Estimation

To estimate the model, the following two steps must be undertaken.

Step 1. Tuning Hyperparameters

We have five hyperparameters, p, q, nu0, Omega0, and mean_phi_const.

  • p::Float64: lag length of the $\mathbb{P}$-VAR(p)
  • q::Matrix{Float64}( , 4, 2): Shrinkage degrees in the Minnesota prior
  • nu0::Float64(d.f.) and Omega0::Vector(diagonals of the scale matrix): Prior distribution of the error covariance matrix in the $\mathbb{P}$-VAR(p)
  • mean_phi_const: Prior mean of the intercept term in the $\mathbb{P}$-VAR(p)

We recommend tuning_hyperparameter for deciding the hyperparameters.

tuned, results = tuning_hyperparameter(yields, macros, tau_n, rho;
                                        populationsize=50,
                                        maxiter=10_000,
                                        medium_tau=collect(24:3:48),
                                        upper_q=[1 1; 1 1; 10 10; 100 100],
                                        mean_kQ_infty=0,
                                        std_kQ_infty=0.1,
                                        upper_nu0=[],
                                        mean_phi_const=[],
                                        fix_const_PC1=false,
                                        upper_p=18,
                                        mean_phi_const_PC1=[],
                                        data_scale=1200,
                                        kappaQ_prior_pr=[],
                                        init_nu0=[],
                                        is_pure_EH=false)

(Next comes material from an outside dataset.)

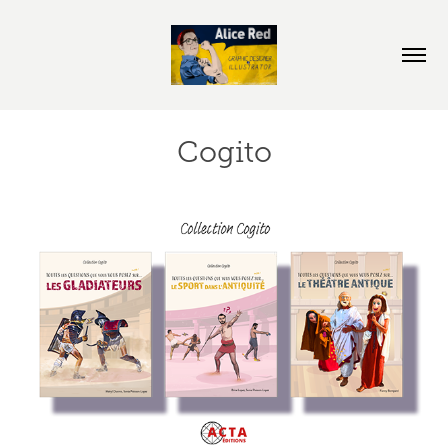
Cogito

Note that the default upper bound of p is upper_p=18. The output tuned::Hyperparameter is the object that needs to be obtained in Step 1. results contains the optimization results.

If users accept our default values, the function is simplified, that is

tuned, results = tuning_hyperparameter(yields, macros, tau_n, rho)

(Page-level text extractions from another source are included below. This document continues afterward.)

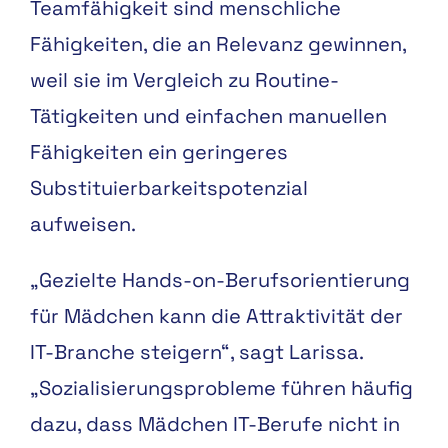
Teamfähigkeit sind menschliche
Fähigkeiten, die an Relevanz gewinnen,
weil sie im Vergleich zu Routine-
Tätigkeiten und einfachen manuellen
Fähigkeiten ein geringeres
Substituierbarkeitspotenzial
aufweisen.
„Gezielte Hands-on-Berufsorientierung
für Mädchen kann die Attraktivität der
IT-Branche steigern“, sagt Larissa.
„Sozialisierungsprobleme führen häufig
dazu, dass Mädchen IT-Berufe nicht in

yields is a T by N matrix, and T is the length of the sample period. N is the number of maturities in data. tau_n is a N-Vector that contains bond maturities in data. For example, if there are two maturities, 3 and 24 months, in the monthly term structure model, tau_n=[3; 24]. macros is a T by dP-dQ matrix in which each column is an individual macroeconomic variable. rho is a dP-dQ-Vector. In general, rho[i] = 1 if macros[:, i] is in level, or it is set to 0 if the macro variable is differenced.

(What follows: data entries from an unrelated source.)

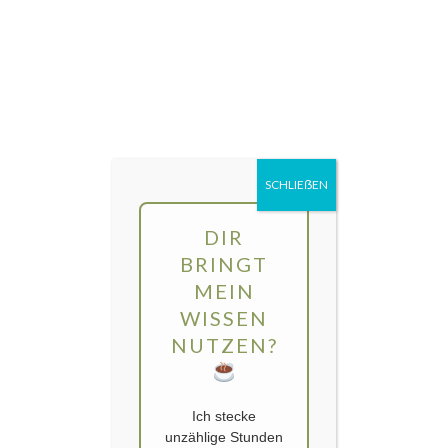
Direkt
MENÜ
zum
Inhalt
gartengarten | Urban Gardening und
Balkon-Gemüse
Schlagwort:
Garfenfreunde
SCHLIEẞEN
DIR
BRINGT
MEIN
WISSEN
NUTZEN?
Ich stecke
unzählige Stunden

Several relevant points regarding hyperparameter optimization

Computational Cost of the Optimization

Since we adopt the Differential Evolutionary(DE) algorithm (Specifically, BlackBoxOptim.jl), it is hard to set the terminal condition. Our strategy was to run the algorithm with a sufficient number of iterations (our default settings) and to verify that it reaches a global optimum by plotting the objective function.

The reason for using BlackBoxOptim.jl is that this package was the most suitable for our model. After trying several optimization packages in Python and Julia, BlackBoxOptim.jl consistently found the optimum values most reliably. A downside of DE algorithms like BlackBoxOptim.jl is that they can have high computational costs. If the computational cost is excessively high to you, you can reduce it by setting populationsize or maxiter options in tuning_hyperparameter to lower values. However, this may lead to a decrease in model performance.

Range of Data over which the Marginal Likelihood is Calculated

In Bayesian methodology, the standard criterion of the model comparison is the marginal likelihood. When we compare models using the marginal likelihood, the most crucial prerequisite is that the marginal likelihoods of all models must be calculated over the same observations.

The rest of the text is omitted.